EXERCISE INSTRUCTIONS :: Search the records for "before". Report every line where it occurs.

DATA RECORDS ::
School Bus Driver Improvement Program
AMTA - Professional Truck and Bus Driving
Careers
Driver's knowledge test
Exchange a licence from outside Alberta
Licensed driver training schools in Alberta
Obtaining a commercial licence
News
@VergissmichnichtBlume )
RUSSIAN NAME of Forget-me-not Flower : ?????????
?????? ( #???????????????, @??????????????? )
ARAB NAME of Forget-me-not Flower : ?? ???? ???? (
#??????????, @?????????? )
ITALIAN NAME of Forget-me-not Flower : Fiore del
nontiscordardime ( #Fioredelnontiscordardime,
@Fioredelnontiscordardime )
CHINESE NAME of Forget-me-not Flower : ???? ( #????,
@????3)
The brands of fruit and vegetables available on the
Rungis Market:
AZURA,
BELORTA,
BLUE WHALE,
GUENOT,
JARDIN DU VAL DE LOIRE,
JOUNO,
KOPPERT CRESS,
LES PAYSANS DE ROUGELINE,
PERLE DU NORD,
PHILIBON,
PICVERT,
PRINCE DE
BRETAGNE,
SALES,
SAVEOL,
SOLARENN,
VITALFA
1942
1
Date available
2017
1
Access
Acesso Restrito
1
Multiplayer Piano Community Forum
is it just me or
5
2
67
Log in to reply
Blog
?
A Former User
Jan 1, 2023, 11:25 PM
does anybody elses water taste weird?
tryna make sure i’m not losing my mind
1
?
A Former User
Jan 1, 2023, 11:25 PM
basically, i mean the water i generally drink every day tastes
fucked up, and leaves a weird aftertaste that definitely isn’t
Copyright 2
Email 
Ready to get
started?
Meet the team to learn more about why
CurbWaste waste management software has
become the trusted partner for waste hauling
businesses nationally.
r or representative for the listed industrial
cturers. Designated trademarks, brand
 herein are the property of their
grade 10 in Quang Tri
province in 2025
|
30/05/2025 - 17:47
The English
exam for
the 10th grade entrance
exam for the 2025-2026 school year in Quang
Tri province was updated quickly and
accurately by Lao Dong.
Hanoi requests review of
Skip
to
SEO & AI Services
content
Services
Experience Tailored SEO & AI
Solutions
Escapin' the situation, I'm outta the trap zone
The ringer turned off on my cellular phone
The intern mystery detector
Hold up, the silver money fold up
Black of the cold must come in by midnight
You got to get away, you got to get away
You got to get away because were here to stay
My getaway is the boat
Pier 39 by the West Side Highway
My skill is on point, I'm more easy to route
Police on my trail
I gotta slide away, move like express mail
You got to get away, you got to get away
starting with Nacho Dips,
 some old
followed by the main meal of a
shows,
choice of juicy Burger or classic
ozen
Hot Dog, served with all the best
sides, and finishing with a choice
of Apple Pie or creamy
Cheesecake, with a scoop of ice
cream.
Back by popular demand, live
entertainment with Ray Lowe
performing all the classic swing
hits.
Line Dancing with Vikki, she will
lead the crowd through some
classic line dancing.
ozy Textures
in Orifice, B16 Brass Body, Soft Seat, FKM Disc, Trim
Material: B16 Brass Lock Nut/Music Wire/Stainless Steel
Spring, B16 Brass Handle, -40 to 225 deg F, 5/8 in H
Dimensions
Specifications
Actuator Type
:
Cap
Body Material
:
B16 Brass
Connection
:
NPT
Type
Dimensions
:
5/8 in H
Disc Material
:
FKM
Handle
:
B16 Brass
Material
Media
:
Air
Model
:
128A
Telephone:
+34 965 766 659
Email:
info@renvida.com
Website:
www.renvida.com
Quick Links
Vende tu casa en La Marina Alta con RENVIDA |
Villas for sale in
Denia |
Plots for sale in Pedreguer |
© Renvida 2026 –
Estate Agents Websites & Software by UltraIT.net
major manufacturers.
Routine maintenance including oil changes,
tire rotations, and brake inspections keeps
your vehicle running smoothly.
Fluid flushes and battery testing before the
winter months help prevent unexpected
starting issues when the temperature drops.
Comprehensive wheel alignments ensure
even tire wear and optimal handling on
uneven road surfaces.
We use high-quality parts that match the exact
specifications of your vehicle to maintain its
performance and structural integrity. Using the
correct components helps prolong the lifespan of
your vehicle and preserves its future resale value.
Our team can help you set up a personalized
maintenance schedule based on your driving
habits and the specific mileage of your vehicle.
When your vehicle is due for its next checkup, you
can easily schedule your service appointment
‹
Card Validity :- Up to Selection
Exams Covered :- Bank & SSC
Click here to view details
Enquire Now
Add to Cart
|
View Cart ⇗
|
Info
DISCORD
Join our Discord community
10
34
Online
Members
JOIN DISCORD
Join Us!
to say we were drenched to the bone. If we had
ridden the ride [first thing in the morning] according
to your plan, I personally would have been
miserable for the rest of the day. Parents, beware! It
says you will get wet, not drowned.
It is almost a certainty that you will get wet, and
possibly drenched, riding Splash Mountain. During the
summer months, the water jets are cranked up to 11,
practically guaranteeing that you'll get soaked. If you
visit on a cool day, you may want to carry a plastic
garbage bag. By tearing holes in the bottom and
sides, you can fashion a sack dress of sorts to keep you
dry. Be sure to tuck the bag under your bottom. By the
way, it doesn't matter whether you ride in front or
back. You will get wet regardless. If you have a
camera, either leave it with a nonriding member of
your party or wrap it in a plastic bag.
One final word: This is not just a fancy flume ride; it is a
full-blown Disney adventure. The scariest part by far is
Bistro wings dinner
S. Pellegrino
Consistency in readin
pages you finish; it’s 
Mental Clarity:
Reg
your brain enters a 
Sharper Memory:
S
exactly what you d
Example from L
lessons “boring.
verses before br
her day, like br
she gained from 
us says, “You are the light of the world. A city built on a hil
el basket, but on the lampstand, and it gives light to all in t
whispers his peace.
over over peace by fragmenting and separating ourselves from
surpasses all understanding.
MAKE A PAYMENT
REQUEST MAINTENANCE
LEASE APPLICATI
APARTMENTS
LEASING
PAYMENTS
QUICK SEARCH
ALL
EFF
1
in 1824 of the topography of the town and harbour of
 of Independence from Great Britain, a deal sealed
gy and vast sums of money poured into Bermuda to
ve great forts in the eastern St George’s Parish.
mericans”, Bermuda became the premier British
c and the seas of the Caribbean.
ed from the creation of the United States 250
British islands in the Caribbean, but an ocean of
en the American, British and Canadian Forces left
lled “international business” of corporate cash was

ANSWER BOX ::
Fluid flushes and battery testing before the
verses before br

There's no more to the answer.